Have You Ever Been So Hungry It keeps you Awake?

tony

 

Famished.  I know my current skill set can do great things.  I need to add a few skills… mainly development and sales. I prefer sales over development… but I’m fully aware a ppc developer is something of a unicorn.  Imagine a ppc developer who was great sales… and was also a patent attorney.  That’s an incredible skill set.  And I can speak Mandarin fluently.  And I’m a great teacher.  And good at business… at least auditing them.  My jobs have been so random in the past.  My first job in Houston taught me how to run a business efficiently with low expenses/overhead and high margins.  My second job taught me very little… but it did introduce me to the field of marketing where I learned a lot.

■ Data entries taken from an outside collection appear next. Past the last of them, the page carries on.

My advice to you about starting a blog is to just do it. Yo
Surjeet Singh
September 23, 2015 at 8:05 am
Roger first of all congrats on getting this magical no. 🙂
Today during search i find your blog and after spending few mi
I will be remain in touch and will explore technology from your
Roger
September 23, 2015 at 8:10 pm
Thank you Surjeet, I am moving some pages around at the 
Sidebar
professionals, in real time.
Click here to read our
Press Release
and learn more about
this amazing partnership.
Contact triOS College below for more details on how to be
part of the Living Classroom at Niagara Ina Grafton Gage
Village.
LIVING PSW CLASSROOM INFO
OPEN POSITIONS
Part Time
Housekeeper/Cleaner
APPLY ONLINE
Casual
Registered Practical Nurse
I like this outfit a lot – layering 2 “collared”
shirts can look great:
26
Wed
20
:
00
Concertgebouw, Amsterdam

It’s hard to explain my hunger to other people. It’s not that I’m more hungry… it’s just that my hunger is of a different nature.  I would assume most hunger is money driven.  And people behave based on needing money.  My hunger is more of a fame based… but of a particular niche.  I want to be the best in whatever I choose to do in life.  I can’t stand being second best…  I never could.  If I decide I want to do PPC… I want to be the best I can be.  It’s not a competition with other people.  I honestly don’t understand the emotion of envy.  When people explain it to me… it doesn’t make sense.

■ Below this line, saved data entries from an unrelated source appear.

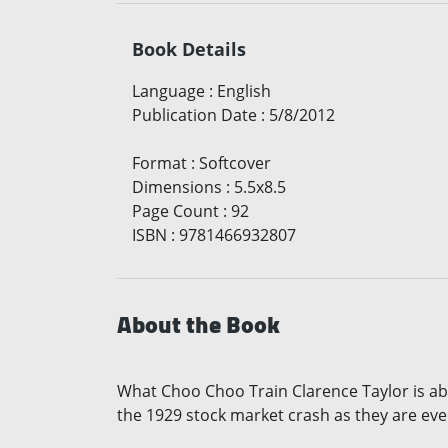
Book Details
Language
:
English
Publication Date
:
5/8/2012
Format
:
Softcover
Dimensions
:
5.5x8.5
Page Count
:
92
ISBN
:
9781466932807
About the Book
What Choo Choo Train Clarence Taylor is ab
the 1929 stock market crash as they are eve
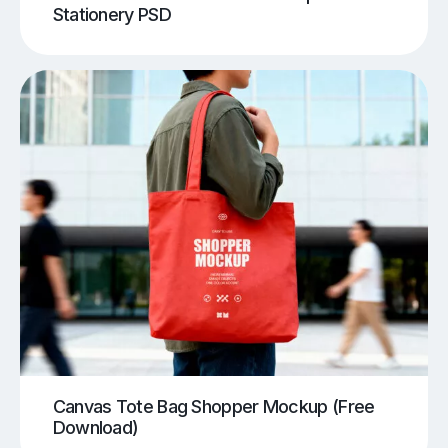
Stationery PSD
Canvas Tote Bag Shopper Mockup (Free
Download)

I want to be the best, because I’m curious.  I’m curious to see how far I can go.  That’s what interest me.  Nothing else really does.  I wanted to see how high I can rise in the various fields.  I’m pretty good at patents… Chinese PCTs were my speciality.  Those are among the most profit and in demand.  A scenario could have been I did patents the rest of my life and became very good at that.  But how many patent lawyers are famous.  They barely have a dozen followers normally.

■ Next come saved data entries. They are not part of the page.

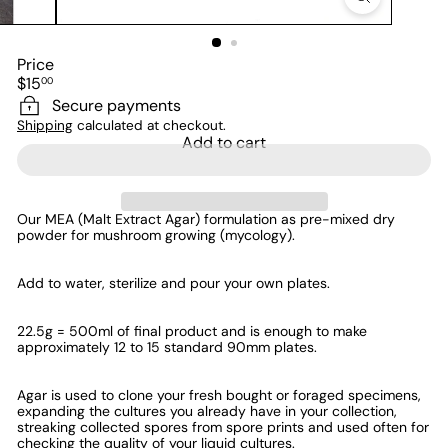
Price
Regular
$15
00
price
Secure payments
Shipping
calculated at checkout.
Add to cart
Our MEA (Malt Extract Agar) formulation as pre-mixed dry
powder
for mushroom growing (mycology)
.
Add to water, sterilize and pour your own plates.
22.5g = 500ml of final product and is enough to make
approximately 12 to 15 standard 90mm plates.
Agar is used to clone your fresh bought or foraged specimens,
expanding the cultures you already have in your collection,
streaking collected spores from spore prints and used often for
checking the quality of your liquid cultures.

At some point I realized what I desired.  It was honestly simple.  I want to be the best I could in a field and prove it to myself.  Marketing is that field since the entire industry focuses on your pull.  You can measure it via Klout score… or any of the other tools that exist.  It allows you to track your progress…. and that’s interesting to me.  At all times I know when I’m being lazy or when I’m not hitting my goals.

If I fail at marketing, I have no one to blame but me.  So I won’t fail…. haha.  All those late night coding sessions will pay off.  I’m certain of it.